Ideally, after some number of blocks (perhaps logarithmic in the total size of the network) every transaction should require 51% of network hashpower to reverse. However, solutions where transactions can pay very small fees for a lower "level" of security are acceptable, though one should take care to avoid situations where an attacker can profit by performing one attack to reverse very many small transactions at the same time

I understand that Sybil attack can happen if more than 51% of the network is under one person's control, but I don't understand what it means to reverse network hashpower, and why 51% of it should be reversed.

  • I think it's about 51% attack. bitcoin.stackexchange.com/questions/10936/… It would require 51% of network hashpower to "reverse" any transaction (through reorg).
    – Tony Sanak
    Commented May 28, 2020 at 21:11
  • 1
    It's hard to figure out what it is you don't understand.
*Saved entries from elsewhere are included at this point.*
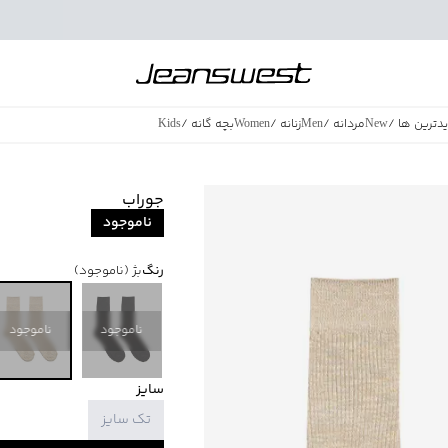
دترین ها
/
New
مردانه
/
Men
زنانه
/
Women
بچه گانه
/
Kids
فروش ویژه
/
azing Sales
جوراب
ناموجود
رنگ
بژ
(ناموجود)
ناموجود
ناموجود
سایز
تک سایز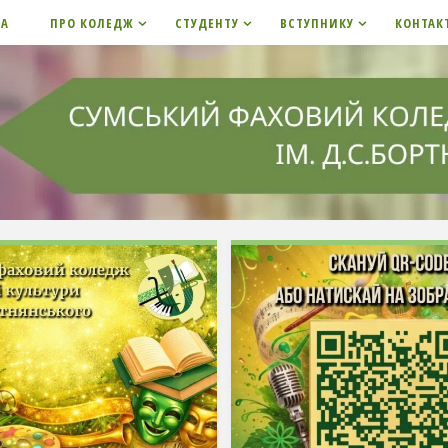
НА
ПРО КОЛЕДЖ
СТУДЕНТУ
ВСТУПНИКУ
КОНТАК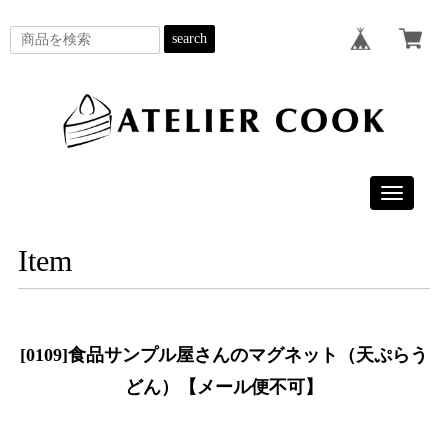
search
Toggle
navigatio
Item
[0109]食品サンプル屋さんのマグネット（天ぷらう
どん）【メール便不可】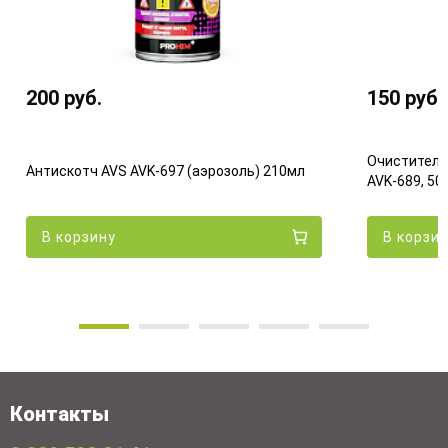
200
руб.
150
руб.
Очиститель
Антискотч AVS AVK-697 (аэрозоль) 210мл
AVK-689, 50
В корзину
В корзи
Контакты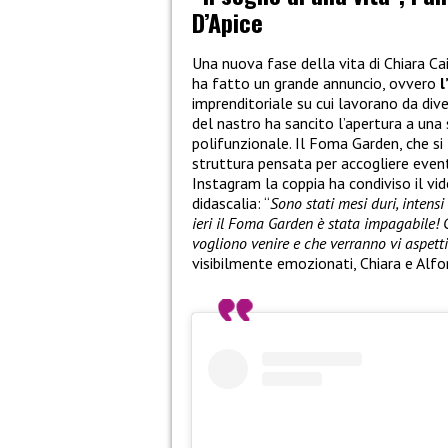
D’Apice
Una nuova fase della vita di Chiara Ca
ha fatto un grande annuncio, ovvero
l
imprenditoriale su cui lavorano da dive
del nastro ha sancito l’apertura a una
polifunzionale. Il Foma Garden, che si 
struttura pensata per accogliere eventi
Instagram la coppia ha condiviso il v
didascalia: “
Sono stati mesi duri, intens
ieri il Foma Garden è stata impagabile! 
vogliono venire e che verranno vi aspett
visibilmente emozionati, Chiara e Alfo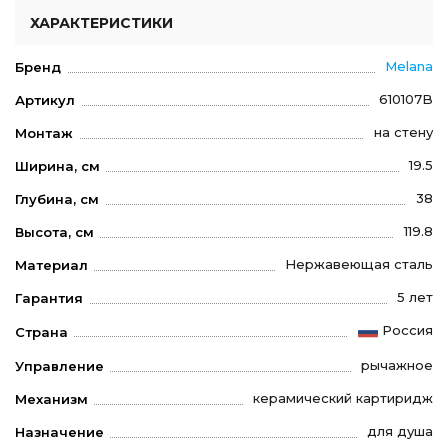
ХАРАКТЕРИСТИКИ
Melana
Бренд
610107B
Артикул
на стену
Монтаж
19.5
Ширина, см
38
Глубина, см
119.8
Высота, см
Нержавеющая сталь
Материал
5 лет
Гарантия
Россия
Страна
рычажное
Управление
керамический картиридж
Механизм
для душа
Назначение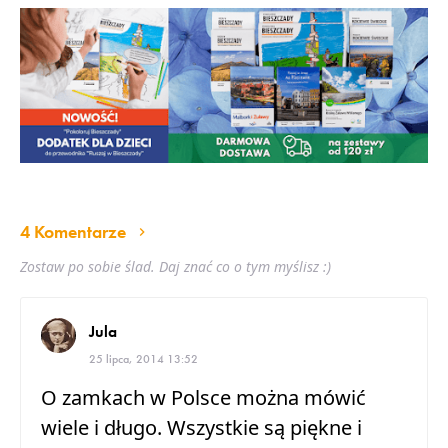
4 Komentarze
Zostaw po sobie ślad. Daj znać co o tym myślisz :)
Jula
25 lipca, 2014 13:52
O zamkach w Polsce można mówić
wiele i długo. Wszystkie są piękne i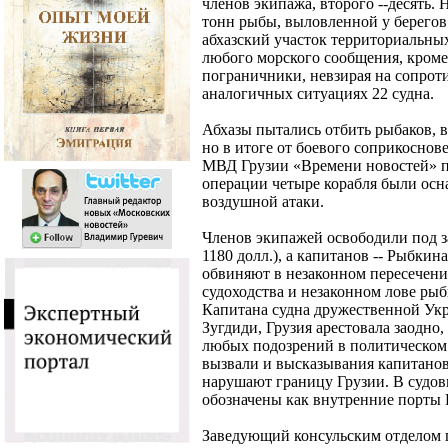
членов экипажа, второго --десять.
тонн рыбы, выловленной у берегов
абхазский участок территориальных
любого морского сообщения, кроме 
пограничники, невзирая на сопроти
аналогичных ситуациях 22 судна.
Абхазы пытались отбить рыбаков, в
но в итоге от боевого соприкосно
МВД Грузии «Времени новостей» п
операции четыре корабля были осн
воздушной атаки.
Членов экипажей освободили под з
1180 долл.), а капитанов -- Рыбкин
обвиняют в незаконном пересечен
судоходства и незаконном лове рыбы
Капитана судна дружественной Укр
Зугдиди, Грузия арестовала заодно
любых подозрений в политическом
вызвали и высказывания капитанов 
нарушают границу Грузии. В судо
обозначены как внутренние порты 
Заведующий консульским отделом п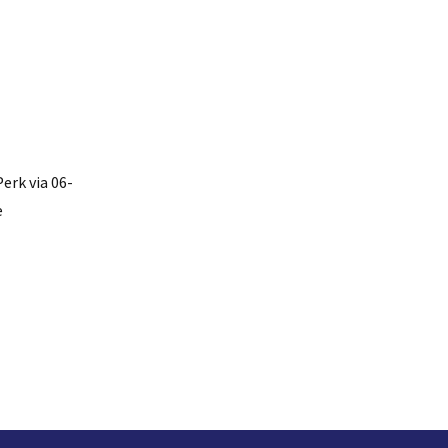
erk via 06-
e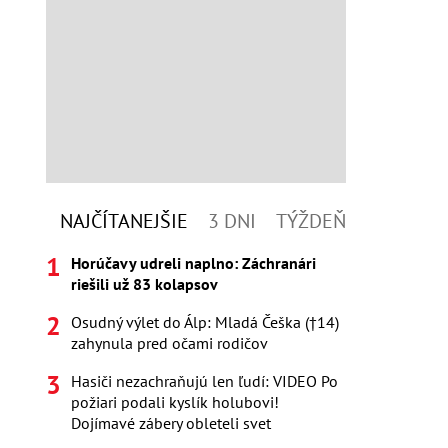
NAJČÍTANEJŠIE
3 DNI
TÝŽDEŇ
Horúčavy udreli naplno: Záchranári
riešili už 83 kolapsov
Osudný výlet do Álp: Mladá Češka (†14)
zahynula pred očami rodičov
Hasiči nezachraňujú len ľudí: VIDEO Po
požiari podali kyslík holubovi!
Dojímavé zábery obleteli svet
The quote is talking about reversing transactions, not reversing hashpower. When you say "51% of it should be reversed", do you mean 51% of hashpower? Hashpower is never reversed. Commented May 29, 2020 at 21:18
  • I've changed the tags on this question to "majority-attack" instead of "sybil-attack" as a sybil-attack is something you do on the node layer, and the majority-attack is something you do on the miner layer.
    – Murch
    Commented Jun 13, 2020 at 18:42

2 Answers 2


In theory, this attacker owns enough computing power that they could execute a "double spend" attack. They could spend coins in one place, allow the coins to enter the block chain as normal until the required confirmations are met, then fire up their 51% of the miners to craft a fraudulent fork of the block chain in which those coins were never spent, allowing them to re-spend the coins. This could theoretically be repeated for as long as the attacker maintained control of 51% or more of the hashrate.

Realistically, 51% is only the point at which this becomes possible not the point at which it becomes likely or easy. An attacker would probably need something like 65% to actually execute such an attack.

What can an attacker with 51% of hash power do?


An attack can only be launched when the attacker have more than 51% computational power.